Would have to make sure the boat was a frigate or similar so we could repel any borders-plus your average zombie is defeated by a small fence so I doubt they could climb on board. Plus with a boat you could pretty much go where you like as long as you could refuel. Not sure how well sails would work on a bigger boat. Of course if it turned into Water World I would have to kill myself (that was an awful awful film)
Walmart in the UK have taken over ASDA but we don't yet have that range of goods (as far as I know) most folks in films who take this option regret it-too big to defend properly and also far to easy to get cornered. Also usually full of zombies whether it's a normal day or an apocalypse


----------



## jastius (Apr 12, 2015)

Dave said:


> The mistake Rick & Co. keep making is settling in places where they are unable to defend themselves from attacks. The shambling Zombies aren't as much of a problem as the other groups of survivors. I would therefore find some place better to hole up with my own group - either a barricaded upper river valley in Cumbria/North Yorks (_The Death of Grass_) or some medieval Castle (_Song of Stone_) and hope that no one has a working army tank with ammunition and other unfeasibly large firearms.
> 
> I think the other problem is that my fellow survivors are going to be a weird bunch to interact with and get along with - Preppers who actually foresaw that the end was nigh and began hording tinned food, built fall out shelters with water recycling systems, learned archery and rifle shooting, to horse ride, and took all their inoculations against diseases. As well as the tin-foil helmet wearers, this group with undoubtedly also contain berserk, scavenging motorcycle gang members along with rage-fueled ex-cops. Under the circumstances, with all that testosterone around, I might rather find a small cave somewhere in the Outer Hebrides and become a hermit with a selection of good books to read. I could then live out my last days, growing a very long _ZZ Top_ style grey beard, eating tinned peaches, and spending many's the long night dreaming of cheese, toasted mostly.
> 
> ...


So in your zombie world you've turned into Harpo, then?



DinoNurse said:


> Would have to make sure the boat was a frigate or similar so we could repel any borders-plus your average zombie is defeated by a small fence so I doubt they could climb on board. Plus with a boat you could pretty much go where you like as long as you could refuel. Not sure how well sails would work on a bigger boat. Of course if it turned into Water World I would have to kill myself (that was an awful awful film)
> Walmart in the UK have taken over ASDA but we don't yet have that range of goods (as far as I know) most folks in films who take this option regret it-too big to defend properly and also far to easy to get cornered. Also usually full of zombies whether it's a normal day or an apocalypse



yeah, true enough full of zombies.. Would have to give them gift cards to a different store to shift them out...
or perhaps start that charity barbeque set up they always have on in the front, and throw another zombie or two on the barbie..


----------



## Dave (Apr 12, 2015)

jastius said:


> So in your zombie world you've turned into Harpo, then?
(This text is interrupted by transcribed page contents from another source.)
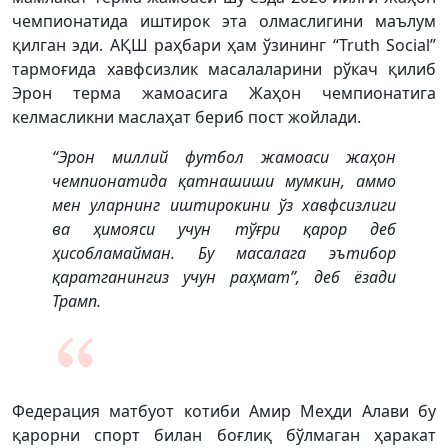
чемпионатида иштирок эта олмаслигини маълум
қилган эди. АҚШ раҳбари ҳам ўзининг “Truth Social”
тармоғида хавфсизлик масалаларини рўкач қилиб
Эрон терма жамоасига Жаҳон чемпионатига
келмасликни маслаҳат бериб пост жойлади.
“Эрон миллий футбол жамоаси жаҳон
чемпионатида қатнашиши мумкин, аммо
мен уларнинг иштирокини ўз хавфсизлиги
ва ҳимояси учун тўғри қарор деб
ҳисобламайман. Бу масалага эътибор
қаратганингиз учун раҳмат”, деб ёзади
Трамп.
Федерация матбуот котиби Амир Меҳди Алави бу
қарорни спорт билан боғлиқ бўлмаган ҳаракат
Not sure, probably more Groucho, "I refuse to join any club that would have me as a member."


----------



## BAYLOR (Apr 17, 2015)

If I found Rick group, It stick with them figuring that  that they are my best chance of survival.


----------



## Dave (Apr 17, 2015)

BAYLOR said:


> If I found Rick group, It stick with them figuring that  that they are my best chance of survival.


Really? How many are left of the original group? Is it 4? How many have died? Too many to count (though there is a website  ) I don't fancy those odds. I think Morgan has a better idea if staying alive is all you want. If you want to re-build society, raise and educate children, find the truth, give the world a future - well then you have to make a community work.


----------



## BAYLOR (Apr 17, 2015)

Dave said:


> Really? How many are left of the original group? Is it 4? How many have died? Too many to count (though there is a website  ) I don't fancy those odds. I think Morgan has a better idea if staying alive is all you want. If you want to re-build society, raise and educate children, find the truth, give the world a future - well then you have to make a community work.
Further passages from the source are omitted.